Project description:Transcriptional profiling of the competence-stimulating peptide (CSP) response in Streptococcus mutans of FACS-separated subpopulations and mixed cells of a clonal culture. CSP-mediated competence development in S. mutans is a transient and biphasic process since only a subpopulation induces expression of ComX in the presence of CSP and activation of the DNA uptake machinery in this fraction shuts down ~3-4 hours post induction. Here we combine, for the first time in bacteria to our knowledge, flow cytometric sorting of cells and subpopulation-specific transcriptome analysis of both the competent and non-competent fractions of CSP-treated S. mutans cells. Sorting was guided by a ComX-GFP reporter and the transcriptome analysis demonstrated the successful combination of both methods because a strong enrichment of transcripts for comX and its downstream genes was achieved. Three two-component systems were expressed in the competent fraction, among them ComDE. Moreover, the recently identified regulator system ComR/S was expressed exclusively in the competent fraction. By contrast, expression of bacteriocin-related genes was at the same level in all cells. GFP reporter strains for ComE and mutacin V confirmed this expression pattern on the single cell level. Fluorescence microscopy revealed that some ComX-expressing cells committed autolysis in an early stage of competence initiation. In viable ComX-expressing cells, uptake of DNA could be shown on the single cell level. This study demonstrates that all cells in the population respond to CSP through activation of bacteriocin-related genes but that two subpopulations segregate, one becoming competent and another one that lyses, resulting in intrapopulation diversity of the clonal culture. Two conditions: induced and not induced with CSP. Three induced cell populations: competent subpopulation, incompetent subpopulation, all cells. Two biological replicates each population.

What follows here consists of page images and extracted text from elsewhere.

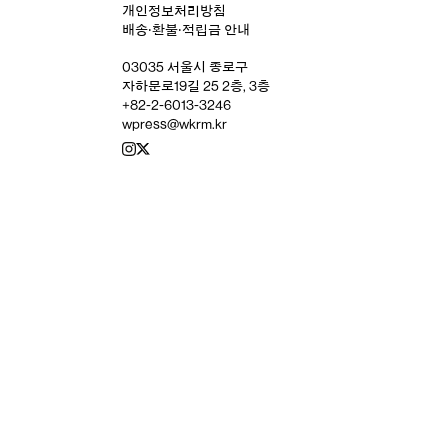
개인정보처리방침
배송‧환불‧적립금 안내
03035 서울시 종로구
자하문로19길 25 2층, 3층
+82-2-6013-3246
wpress@wkrm.kr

Project description:The two-component system (TCS) is a specific regulatory system in bacteria and plays an important role in sensing and adapting to the environment. In this study, we evaluated the roles of TCSs in the major cariogenic pathogen Streptococcus mutans in resistance to several types of bacteriocin. In a comprehensive analysis using individual TCS mutants, we found that two novel TCSs were associated with resistance against distinct lantibiotics nisin A (class I type A[I]) and nukacin ISK-1(class I type A[II]). One TCS, SMU.659-660 (designated as NsrRS), was related to resistance against nisin A produced by Lactococcus lactis ATCC 11454. The other TCS, SMU.1146-1145 (designated as LcrRS), was related to resistance against nukacin ISK-1 produced by Staphylococcus warneri ISK-1. NsrRS induced the expression of SMU.658 (designated as NsrX), which constitutes an operon with nsrRS, in response to nisin A. Inactivation of nsrX increased susceptibility to nisin A. Additionally, NsrX expression in S. mutans increased the binding affinity to nisin A compared to a no-expression strain. LcrRS induced the expression of SMU.1148-50 (lctFEG), which encodes an ABC transporter and is located upstream of lcrRS, in response to nukacin ISK-1. Inactivation of lctFEG significantly increased susceptibility to nukacin ISK-1. Electrophoretic mobility shift assay analysis revealed that NsrR and LcrR bound directly to regions upstream of nsrX and lctFEG, respectively. This is the first report that two distinct TCSs, NsrRS and LcrRS, are independently involved in resistance to nisin A and nukacin ISK-1 in S. mutans.